During the Renaissance playwrights expanded popular theatrical forms—such as religious plays, comedies, satires, romances, revenge dramas, history plays, and court masques—to create new genres that depicted human conflicts and predicaments. Aided by the printing press, authors wrote a steady stream of plays that portrayed important social issues of the day and attracted audiences in record numbers. The center of this phenomenon was Elizabethan England, where many great playwrights produced masterpieces that continue to be performed today. One of the most popular English playwrights was William Shakespeare, and one of his best-known works is the comedy The Merchant of Venice. In this play Shakespeare appealed to sixteenth-century prejudices against Jews with his portrayal of the character Shylock, a Jewish money lender.

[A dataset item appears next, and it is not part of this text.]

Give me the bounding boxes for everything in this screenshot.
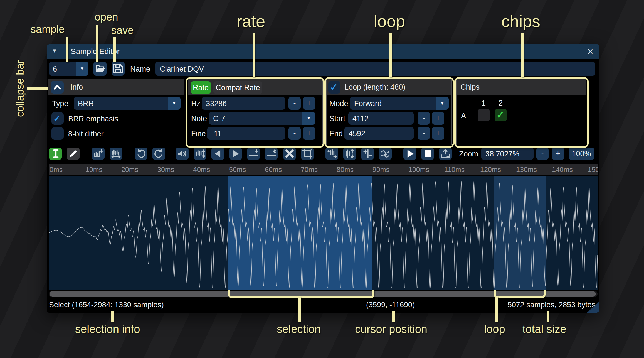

Renaissance writers produced many literary works that are now considered classics. One of the earliest was Heptaméron by the French author Margaret of Navarre, duchess of Angoulême. With this collection of tales Margaret popularized the novella, a form that was introduced in the Middle Ages (c. 400–1450), and produced a complex narrative featuring women. The most famous work of fiction from the Renaissance period—and one of the masterpieces of world literature—is Don Quixote by the Spanish writer Miguel de Cervantes. This comic epic about the errant, or traveling, knight Don Quixote of la Mancha was largely responsible for creating what is known as the modern novel. The Renaissance was also a time of experimentation in literature. The French author Michel Eyquem de Montaigne created a new literary genre, the essay, in which he used self-portrayal as a mirror of humanity in general. Among Montaigne's best-known essays is "Of Cannibals," in which he contemplated the recently discovered society of cannibals in Brazil in the New World. A unique contribution to English literature of the late Renaissance was The Description of a New World Called the Blazing World by Margaret Cavendish, first duchess of Newcastle. The story of a young lady who becomes the warrior queen of a fantasy world, this work is regarded as one of the first science fiction novels.